They did so by using a global circulation model of Titan to show how planetary-scale atmospheric waves affect the moon's weather patterns, leading to a "stenciling" effect that results in sharp and sometimes surprising cloud shapes.
The study was led by Jonathan Mitchell, UCLA assistant professor of earth and space sciences and of atmospheric and oceanic sciences.
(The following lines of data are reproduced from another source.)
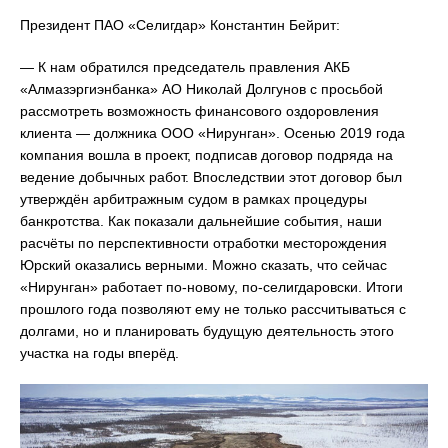
Президент ПАО «Селигдар» Константин Бейрит:
— К нам обратился председатель правления АКБ
«Алмазэргиэнбанка» АО Николай Долгунов с просьбой
рассмотреть возможность финансового оздоровления
клиента — должника ООО «Нирунган». Осенью 2019 года
компания вошла в проект, подписав договор подряда на
ведение добычных работ. Впоследствии этот договор был
утверждён арбитражным судом в рамках процедуры
банкротства. Как показали дальнейшие события, наши
расчёты по перспективности отработки месторождения
Юрский оказались верными. Можно сказать, что сейчас
«Нирунган» работает по-новому, по-селигдаровски. Итоги
прошлого года позволяют ему не только рассчитываться с
долгами, но и планировать будущую деятельность этого
участка на годы вперёд.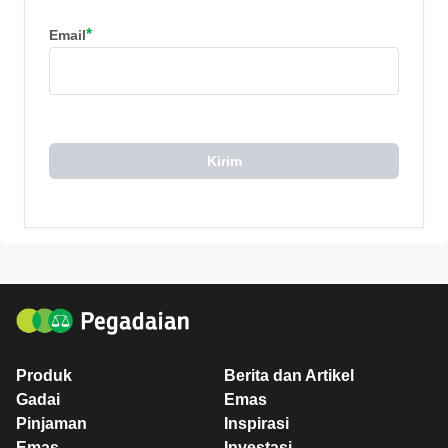
*
Email
Kirim
Produk
Berita dan Artikel
Gadai
Emas
Pinjaman
Inspirasi
Emas
Investasi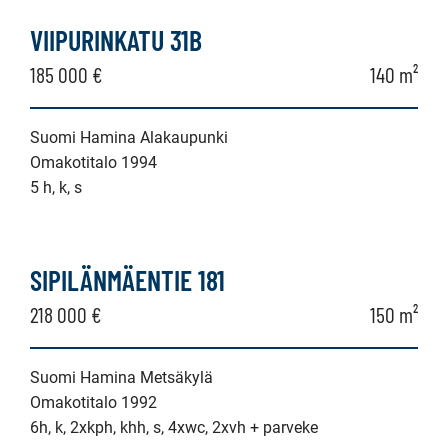
kerrostalo,
VIIPURINKATU 31B
luhtitalo,
185 000 €
140 m²
rivitalo,
paritalo,
Suomi Hamina Alakaupunki
Omakotitalo 1994
puutalo-
5 h, k, s
osake,
omakotitalo,
erillistalo,
SIPILÄNMÄENTIE 181
maatila
218 000 €
150 m²
Suomi Hamina Metsäkylä
Omakotitalo 1992
6h, k, 2xkph, khh, s, 4xwc, 2xvh + parveke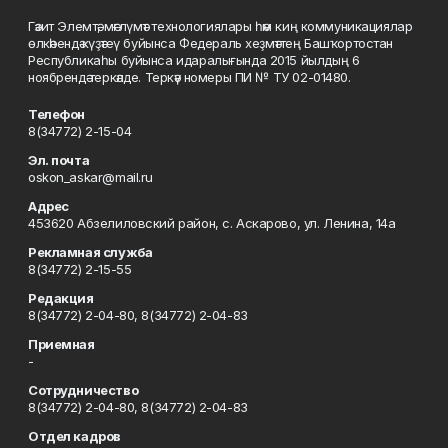
Гәзит Элемтә, мәғлүмәт технологиялары һәм киң коммуникациялар
өлкәһендә күҙәтеү буйынса Федераль хеҙмәттең Башҡортостан
Республикаһы буйынса идаралығында 2015 йылдың 6
ноябрендә теркәлде. Теркәү номеры ПИ № ТУ 02-01480.
Телефон
8(34772) 2-15-04
Эл. почта
oskon_askar@mail.ru
Адрес
453620 Абзелиловский район, с. Аскарово, ул. Ленина, 14а
Рекламная служба
8(34772) 2-15-55
Редакция
8(34772) 2-04-80, 8(34772) 2-04-83
Приемная
-
Сотрудничество
8(34772) 2-04-80, 8(34772) 2-04-83
Отдел кадров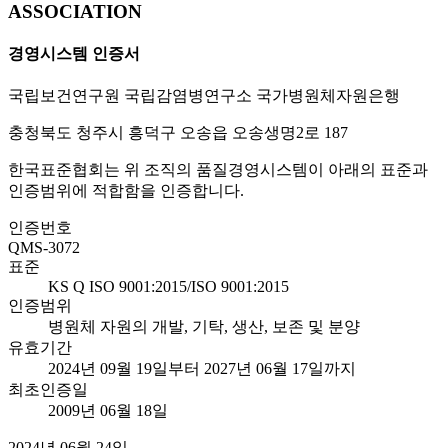
ASSOCIATION
경영시스템 인증서
국립보건연구원 국립감염병연구소 국가병원체자원은행
충청북도 청주시 흥덕구 오송읍 오송생명2로 187
한국표준협회는 위 조직의 품질경영시스템이 아래의 표준과
인증범위에 적합함을 인증합니다.
인증번호
QMS-3072
표준
KS Q ISO 9001:2015/ISO 9001:2015
인증범위
병원체 자원의 개발, 기탁, 생산, 보존 및 분양
유효기간
2024년 09월 19일부터 2027년 06월 17일까지
최초인증일
2009년 06월 18일
2024년 06월 24일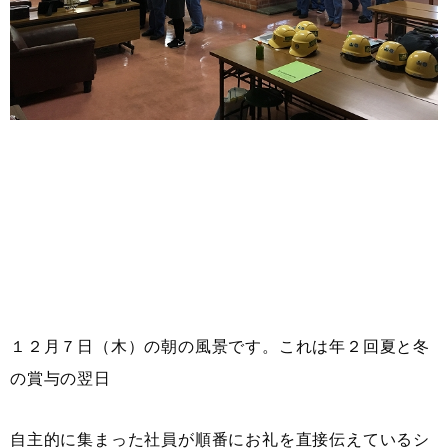
１２月７日（木）の朝の風景です。これは年２回夏と冬
の賞与の翌日
自主的に集まった社員が順番にお礼を直接伝えているシ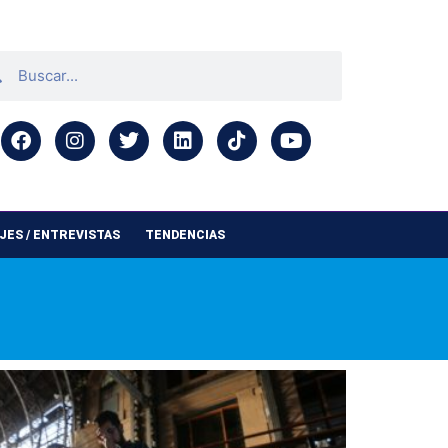
ES / ENTREVISTAS
TENDENCIAS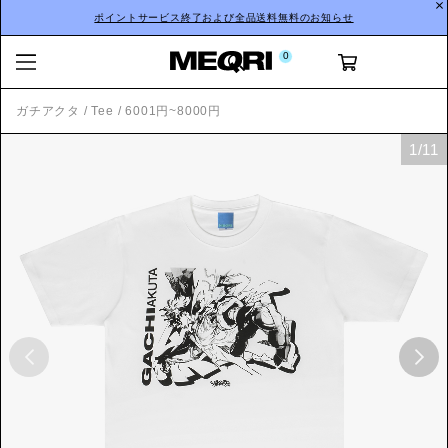
ポイントサービス終了および全品送料無料のお知らせ
0
ガチアクタ
/
Tee
/
6001円~8000円
1
/
11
It is published in the Aug. 14 online edition of the journal Nature Geoscience.
"These atmospheric waves are somewhat like the natural, resonant vibration of a wine glass," Mitchell said in a statement. "Individual clouds might 'ring the bell,' so to speak, and once the ringing starts, the clouds have to respond to that vibration."
The fascinating clouds, including arrow-shaped formations resulting from the atmospheric waves can cause intense precipitation that is sometimes more than 20 times Titan's average seasonal rainfall, and could be essential in shaping Titan's surface by erosion.
The researchers described Titan's climate is "all-tropics," as the entire planet experiences the types of weather phenomena confined to the equatorial region of the Earth.
"Our new results demonstrate the power of this analogy, not only for general features of Titan's climate but also for individual storms," Mitchell said. "In future work, we plan to extend our analysis to other Titan observations and make predictions of what clouds might be observed during the upcoming season."
He added that Titan's "all-tropical" climate gives the opportunity to study tropical weather in a simpler setting other than on Earth.
"Our hope is that this may help us understand Earth's weather in a changing climate," Mitchell added.
"Titan is like Earth's strange sibling - the only other rocky body in the solar system that currently experiences rain," Mitchell said.